Iran has a similar character. They have been alone so long they have lost many of the social skills and diplomatic instincts that we hear so much about in the Biblical narratives about Persian rulers like Cyrus and Xerxes, who at one point were hailed as actual messiahs by the Jews who had been exiled into Babylon (Iraq). In a very real sense, the United States is sort of like a high school freshman on the scene of global politics (a big strong freshman, but way awkward).
We stumble our way through some sort of relationship (if you can even call it that) with these ancient cultures, with ethnic and religious grudge matches that go back to a time when the only great Empires on this continent were called Lenape, Aztec and Mayan.

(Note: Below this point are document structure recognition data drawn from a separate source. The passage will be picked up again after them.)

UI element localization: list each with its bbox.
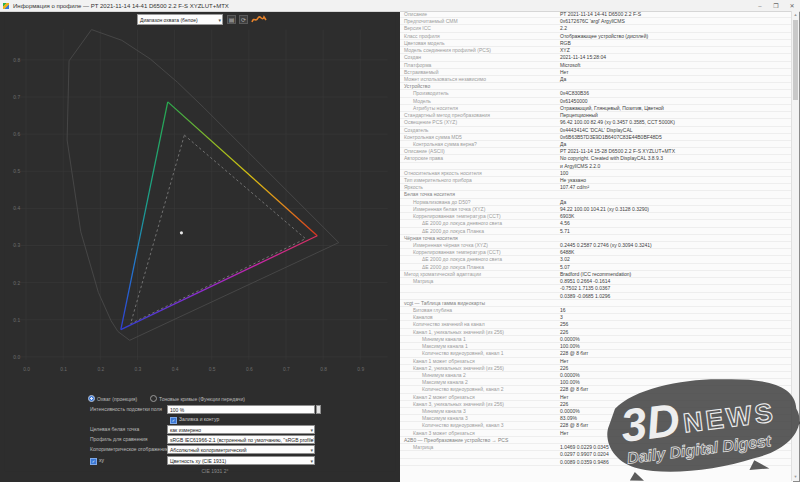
whitepoint-select[interactable]: как измерено (167, 425, 315, 434)
info-value: 0.0389 -0.0685 1.0296 (560, 293, 610, 300)
info-value: 6488K (560, 249, 574, 256)
comparison-profile-label: Профиль для сравнения (90, 436, 147, 442)
info-row: Матрица1.0469 0.0229 0.0345 (400, 444, 793, 451)
info-row: Контрольная сумма верна?Да (400, 141, 793, 148)
scroll-down-arrow[interactable]: ▼ (792, 473, 799, 481)
info-value: Нет (560, 430, 569, 437)
info-row: Канал 3, уникальных значений (из 256)226 (400, 401, 793, 408)
info-value: Нет (560, 69, 569, 76)
spectral-logo-icon (251, 14, 267, 25)
toolbar: Диапазон охвата (белое) ▤ ⟳ (0, 12, 400, 28)
y-tick-label: 0.1 (13, 318, 20, 323)
save-button[interactable]: ▤ (227, 15, 236, 24)
profile-info-table: ОписаниеPT 2021-11-14 14-41 D6500 2.2 F-… (400, 11, 793, 482)
info-row: 0.0389 -0.0685 1.0296 (400, 293, 793, 300)
info-label: Максимум канала 1 (422, 343, 468, 350)
radio-gamut[interactable]: Охват (проекция) (88, 395, 137, 402)
x-tick-label: 0.9 (357, 367, 364, 372)
colorspace-select[interactable]: Цветность xy (CIE 1931) (167, 456, 315, 465)
info-label: Количество видеоуровней, канал 3 (422, 422, 504, 429)
info-value: Bradford (ICC recommendation) (560, 271, 631, 278)
scrollbar-thumb[interactable] (793, 20, 798, 100)
info-value: 96.42 100.00 82.49 (xy 0.3457 0.3585, CC… (560, 119, 675, 126)
close-button[interactable]: ✕ (784, 1, 800, 11)
info-label: Количество видеоуровней, канал 1 (422, 350, 504, 357)
info-value: 256 (560, 321, 568, 328)
x-tick-label: 0.3 (135, 367, 142, 372)
info-value: 228 @ 8 бит (560, 350, 588, 357)
radio-curves[interactable]: Тоновые кривые (Функции передачи) (150, 395, 245, 402)
info-row: ΔE 2000 до локуса дневного света3.02 (400, 256, 793, 263)
info-value: 3 (560, 314, 563, 321)
info-value: 2021-11-14 15:28:04 (560, 54, 606, 61)
info-label: Канал 3 может обрезаться (413, 430, 475, 437)
info-value: 0.0000% (560, 336, 580, 343)
info-label: Создан (404, 54, 421, 61)
info-label: ΔE 2000 до локуса дневного света (422, 220, 502, 227)
info-section-row: Белая точка носителя (400, 191, 793, 198)
info-row: Контрольная сумма MD50x6B63B57D3E9D1B640… (400, 134, 793, 141)
title-bar: Информация о профиле — PT 2021-11-14 14-… (0, 0, 800, 12)
info-value: 107.47 cd/m² (560, 184, 589, 191)
info-row: Канал 1 может обрезатьсяНет (400, 358, 793, 365)
info-row: 0.0089 0.0359 0.9486 (400, 459, 793, 466)
info-value: PT 2021-11-14 15-28 D6500 2.2 F-S XYZLUT… (560, 148, 675, 155)
x-tick-label: 0.6 (246, 367, 253, 372)
info-label: Матрица (413, 278, 433, 285)
info-value: 83.09% (560, 415, 577, 422)
info-label: Контрольная сумма MD5 (404, 134, 462, 141)
info-row: Канал 1, уникальных значений (из 256)226 (400, 329, 793, 336)
minimize-button[interactable]: – (752, 1, 768, 11)
info-label: Модель соединения профилей (PCS) (404, 47, 491, 54)
info-section-row: Устройство (400, 83, 793, 90)
info-section-row: Чёрная точка носителя (400, 235, 793, 242)
info-label: Метод хроматической адаптации (404, 271, 481, 278)
info-label: Минимум канала 1 (422, 336, 466, 343)
opacity-input[interactable]: 100 % (167, 405, 315, 414)
info-value: Не указано (560, 177, 586, 184)
comparison-profile-select[interactable]: sRGB IEC61966-2.1 (встроенный по умолчан… (167, 435, 315, 444)
info-label: ΔE 2000 до локуса Планка (422, 228, 484, 235)
info-row: Максимум канала 2100.00% (400, 379, 793, 386)
info-row: ΔE 2000 до локуса дневного света4.56 (400, 220, 793, 227)
info-section-row: vcgt — Таблица гамма видеокарты (400, 300, 793, 307)
info-row: Освещение PCS (XYZ)96.42 100.00 82.49 (x… (400, 119, 793, 126)
x-tick-label: 0.1 (60, 367, 67, 372)
maximize-button[interactable]: ❐ (768, 1, 784, 11)
whitepoint-label: Целевая белая точка (90, 426, 139, 432)
info-row: Производитель0x4C830B36 (400, 90, 793, 97)
info-label: ΔE 2000 до локуса Планка (422, 264, 484, 271)
opacity-spinner[interactable] (316, 405, 321, 414)
opacity-label: Интенсивность подсветки поля (90, 406, 162, 412)
info-value: 0.0000% (560, 408, 580, 415)
info-value: 2.2 (560, 25, 567, 32)
fill-outline-checkbox[interactable]: ✓Заливка и контур (170, 416, 219, 424)
xy-checkbox[interactable]: ✓xy (90, 457, 104, 465)
refresh-button[interactable]: ⟳ (239, 15, 248, 24)
rendering-intent-select[interactable]: Абсолютный колориметрический (167, 445, 315, 454)
info-value: Да (560, 76, 566, 83)
info-value: 226 (560, 401, 568, 408)
info-value: 226 (560, 365, 568, 372)
info-row: Количество значений на канал256 (400, 321, 793, 328)
info-value: 0x4C830B36 (560, 90, 589, 97)
info-row: ΔE 2000 до локуса Планка5.71 (400, 228, 793, 235)
info-label: A2B0 — Преобразование устройство → PCS (404, 437, 508, 444)
rendering-intent-label: Колориметрическое отображение (90, 446, 168, 452)
info-row: Тип измерительного прибораНе указано (400, 177, 793, 184)
plot-options-form: Охват (проекция) Тоновые кривые (Функции… (0, 390, 400, 482)
vertical-scrollbar[interactable]: ▲ ▼ (791, 11, 799, 481)
info-value: 0x4443414C 'DCAL' DisplayCAL (560, 127, 633, 134)
plot-caption: CIE 1931 2° (120, 468, 310, 474)
x-tick-label: 0.2 (97, 367, 104, 372)
gamut-range-combobox[interactable]: Диапазон охвата (белое) (137, 14, 223, 25)
info-label: Битовая глубина (413, 307, 452, 314)
info-label: Авторские права (404, 155, 443, 162)
x-tick-label: 0.0 (23, 367, 30, 372)
info-row: Коррелированная температура (CCT)6903K (400, 213, 793, 220)
info-row: Описание (ASCII)PT 2021-11-14 15-28 D650… (400, 148, 793, 155)
info-value: Нет (560, 394, 569, 401)
profile-info-window: Информация о профиле — PT 2021-11-14 14-… (0, 0, 800, 482)
info-value: 5.71 (560, 228, 570, 235)
scroll-up-arrow[interactable]: ▲ (792, 11, 799, 19)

The problem that we have is that we don't care to understand these ancient stories, we simply judge by who does what we want them to do, and who is more or less friendly to our interests. Got oil? You can be our friend. Willing to sign our treaties and not break them (and not get too mad when we do)? You're reasonable people. Angry about poverty and economic injustice? Sorry, we don't like angry people. Threatened by lax moral standards and being surrounded by all sorts of licentious imagery and behavior? Well then you must be a fundamentalist extremist, we can't even talk to you.
We are so very ignorant about the cultures and attitudes of people who are different from us, and the world is going global faster than we would care to admit. It's becoming too dangerous to continue to blunder about in our freshman fugue. We need to learn, and we need to engage, and we need to stop letting ignorance and fear run us.